Your instructions: For this exercise, retype all the data exactly and exclude every image.

=== Provided entries ===

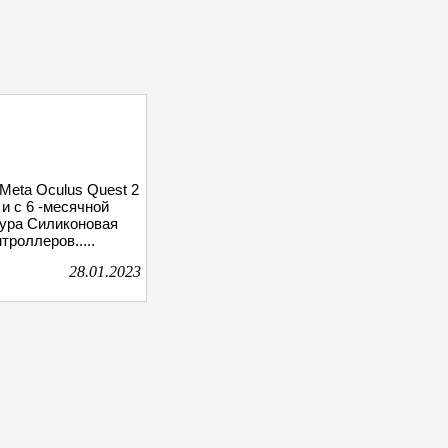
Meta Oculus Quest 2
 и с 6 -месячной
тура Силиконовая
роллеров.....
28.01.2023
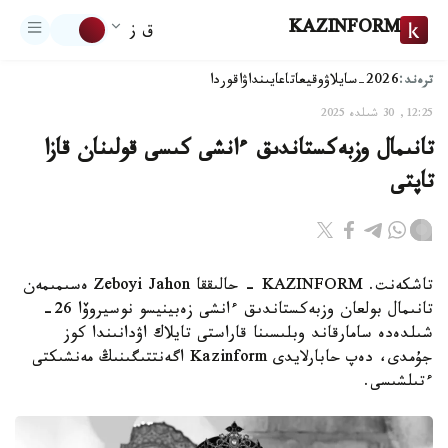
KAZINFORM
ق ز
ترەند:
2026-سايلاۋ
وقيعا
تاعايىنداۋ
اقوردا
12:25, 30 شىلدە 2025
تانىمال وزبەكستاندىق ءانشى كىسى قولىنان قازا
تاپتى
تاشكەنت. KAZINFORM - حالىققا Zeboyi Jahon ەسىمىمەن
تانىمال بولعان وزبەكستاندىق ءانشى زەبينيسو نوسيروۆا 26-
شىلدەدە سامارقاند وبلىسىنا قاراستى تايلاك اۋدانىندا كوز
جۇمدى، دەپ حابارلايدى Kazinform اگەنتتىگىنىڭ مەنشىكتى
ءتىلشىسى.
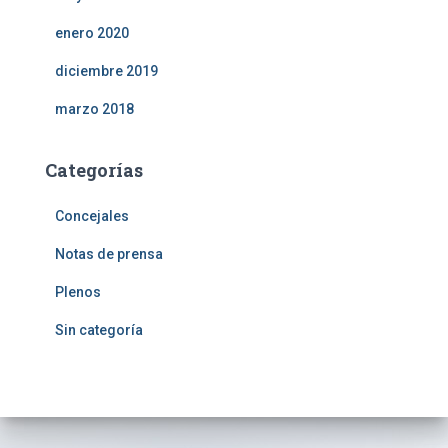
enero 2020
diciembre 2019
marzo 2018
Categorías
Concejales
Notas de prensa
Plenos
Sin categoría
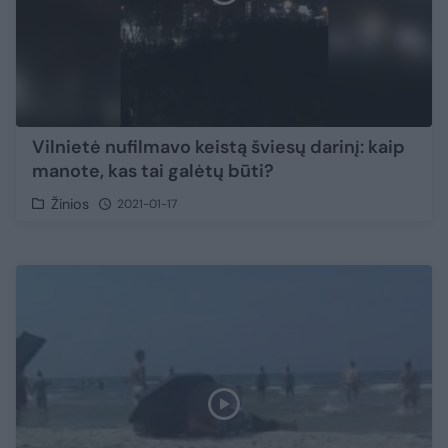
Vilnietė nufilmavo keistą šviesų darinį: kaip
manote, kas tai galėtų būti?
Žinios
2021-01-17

===

Answer to the exercise:
Meta Oculus Quest 2
 и с 6 -месячной
тура Силиконовая
роллеров.....
28.01.2023
KAZINFORM
ق ز
ترەند:
2026-سايلاۋ
وقيعا
تاعايىنداۋ
اقوردا
12:25, 30 شىلدە 2025
تانىمال وزبەكستاندىق ءانشى كىسى قولىنان قازا
تاپتى
تاشكەنت. KAZINFORM - حالىققا Zeboyi Jahon ەسىمىمەن
تانىمال بولعان وزبەكستاندىق ءانشى زەبينيسو نوسيروۆا 26-
شىلدەدە سامارقاند وبلىسىنا قاراستى تايلاك اۋدانىندا كوز
جۇمدى، دەپ حابارلايدى Kazinform اگەنتتىگىنىڭ مەنشىكتى
ءتىلشىسى.
enero 2020
diciembre 2019
marzo 2018
Categorías
Concejales
Notas de prensa
Plenos
Sin categoría
Vilnietė nufilmavo keistą šviesų darinį: kaip
manote, kas tai galėtų būti?
Žinios
2021-01-17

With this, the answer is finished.